*Work task:* Reproduce, word for word, every line starting at the line that contains "300x180x300 мм" and ending with the final line of the entries.

*Exercise data:*

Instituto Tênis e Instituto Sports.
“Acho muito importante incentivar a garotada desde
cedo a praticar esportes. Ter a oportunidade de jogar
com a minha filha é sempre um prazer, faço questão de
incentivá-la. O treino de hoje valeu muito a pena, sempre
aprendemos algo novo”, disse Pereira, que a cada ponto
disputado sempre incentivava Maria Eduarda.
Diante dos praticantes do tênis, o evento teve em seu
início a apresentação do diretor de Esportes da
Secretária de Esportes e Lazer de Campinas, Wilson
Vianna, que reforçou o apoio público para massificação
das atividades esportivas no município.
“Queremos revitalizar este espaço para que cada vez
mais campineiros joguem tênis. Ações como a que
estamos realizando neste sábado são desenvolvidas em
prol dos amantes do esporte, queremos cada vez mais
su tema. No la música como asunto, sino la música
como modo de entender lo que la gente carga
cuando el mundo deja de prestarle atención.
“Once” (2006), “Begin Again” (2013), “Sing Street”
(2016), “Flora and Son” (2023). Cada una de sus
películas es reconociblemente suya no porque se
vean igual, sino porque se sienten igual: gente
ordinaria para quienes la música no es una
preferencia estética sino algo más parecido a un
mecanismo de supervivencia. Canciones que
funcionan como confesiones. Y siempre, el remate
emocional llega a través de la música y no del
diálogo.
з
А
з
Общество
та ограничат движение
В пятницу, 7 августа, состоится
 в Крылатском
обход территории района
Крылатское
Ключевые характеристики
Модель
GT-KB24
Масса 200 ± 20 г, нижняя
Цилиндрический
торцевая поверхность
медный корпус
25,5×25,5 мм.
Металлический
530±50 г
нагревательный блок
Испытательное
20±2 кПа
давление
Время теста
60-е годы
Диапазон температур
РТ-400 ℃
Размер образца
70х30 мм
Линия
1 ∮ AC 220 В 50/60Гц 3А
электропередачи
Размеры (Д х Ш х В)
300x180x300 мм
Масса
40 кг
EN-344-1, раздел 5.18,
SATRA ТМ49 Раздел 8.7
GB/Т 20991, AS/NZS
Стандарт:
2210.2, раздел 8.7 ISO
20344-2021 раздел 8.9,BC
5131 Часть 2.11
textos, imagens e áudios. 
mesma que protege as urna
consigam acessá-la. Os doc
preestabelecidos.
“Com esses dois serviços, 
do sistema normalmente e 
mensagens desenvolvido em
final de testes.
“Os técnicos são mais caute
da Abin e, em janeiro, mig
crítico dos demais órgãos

*Reply to the exercise:*
300x180x300 мм
Масса
40 кг
EN-344-1, раздел 5.18,
SATRA ТМ49 Раздел 8.7
GB/Т 20991, AS/NZS
Стандарт:
2210.2, раздел 8.7 ISO
20344-2021 раздел 8.9,BC
5131 Часть 2.11
textos, imagens e áudios. 
mesma que protege as urna
consigam acessá-la. Os doc
preestabelecidos.
“Com esses dois serviços, 
do sistema normalmente e 
mensagens desenvolvido em
final de testes.
“Os técnicos são mais caute
da Abin e, em janeiro, mig
crítico dos demais órgãos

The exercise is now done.